Lincoln — A bill that would limit state‑court claims against medical‑sterilization facilities using ethylene oxide (EO) drew sharply divided testimony, with industry groups and a local chamber urging legal predictability to protect jobs and local investment while plaintiff attorneys warned the measure amounts to immunity that would prevent victims from obtaining justice.

Senator Bob Hallstrom introduced LB831, saying ethylene oxide sterilization is used for a large share of medical devices and the industry faces an EPA rule (NESHAP, updated in 2024) that requires dramatic emission reductions. Hallstrom said the bill would require plaintiffs to plead present physical injury, treat substantial compliance with federal safety rules as a defense and require particularity in pleading — measures he framed as necessary to preserve sterilization capacity and Nebraska jobs.

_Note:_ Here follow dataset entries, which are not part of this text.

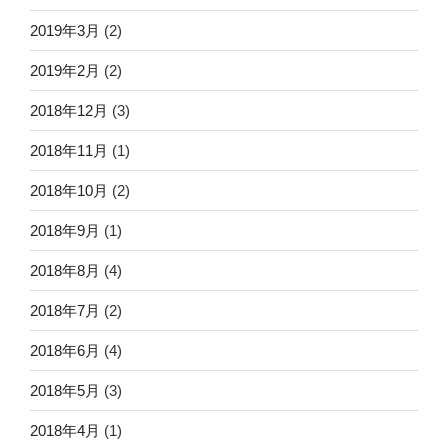
2019年3月
(2)
2019年2月
(2)
2018年12月
(3)
2018年11月
(1)
2018年10月
(2)
2018年9月
(1)
2018年8月
(4)
2018年7月
(2)
2018年6月
(4)
2018年5月
(3)
2018年4月
(1)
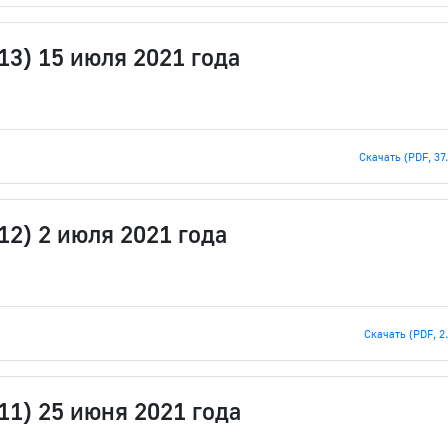
13) 15 июля 2021 года
Скачать (PDF, 37
12) 2 июля 2021 года
Скачать (PDF, 2
11) 25 июня 2021 года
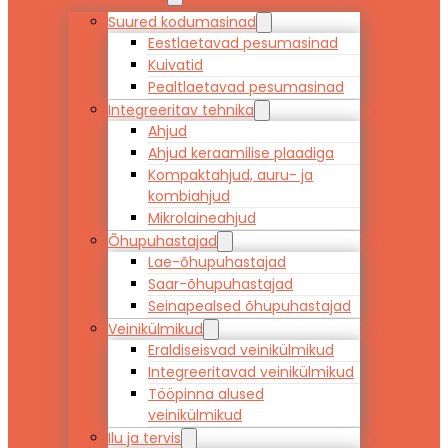
Suured kodumasinad
Eestlaetavad pesumasinad
Kuivatid
Pealtlaetavad pesumasinad
Integreeritav tehnika
Ahjud
Ahjud keraamilise plaadiga
Kompaktahjud, auru- ja
kombiahjud
Mikrolaineahjud
Õhupuhastajad
Lae-õhupuhastajad
Saar-õhupuhastajad
Seinapealsed õhupuhastajad
Veinikülmikud
Eraldiseisvad veinikülmikud
Integreeritavad veinikülmikud
Tööpinna alused
veinikülmikud
Ilu ja tervis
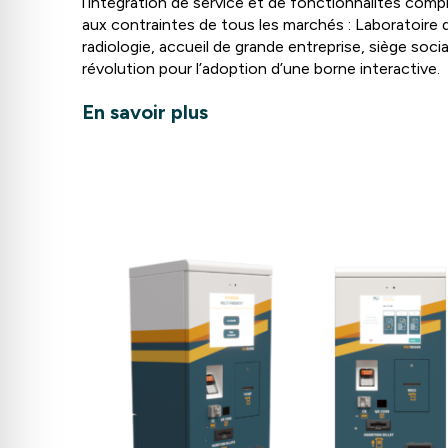
l’intégration de service et de fonctionnalités com
aux contraintes de tous les marchés : Laboratoire d
radiologie, accueil de grande entreprise, siège soci
révolution pour l’adoption d’une borne interactive.
En savoir plus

Representatives of BD (manufacturing in Columbus), BioNebraska and Advomed testified that EO is essential for many devices, that Nebraska hosts major manufacturing and that uncertainty could dissuade expansion. Dawson Brunswick of the Columbus Area Chamber said BD’s investments supported thousands of jobs locally and urged “certainty and fairness” for employers.

Opponents from the Nebraska Association for Trial Attorneys and other plaintiff lawyers said the bill imposes abnormal pleading standards (clear and convincing evidence, particularity) and grants de facto immunity to regulated actors who may nevertheless have exposed communities. They urged the committee to seek public‑health data on local exposure, cancer rates and the population affected before limiting state remedies.

Senator Hallstrom said he is open to meetings with trial lawyers and noted his office planned targeted amendments after State Patrol flagged laboratory‑testing constraints for some proposed schedule items in a different bill. The committee took no vote and the bill remains subject to amendment and negotiation.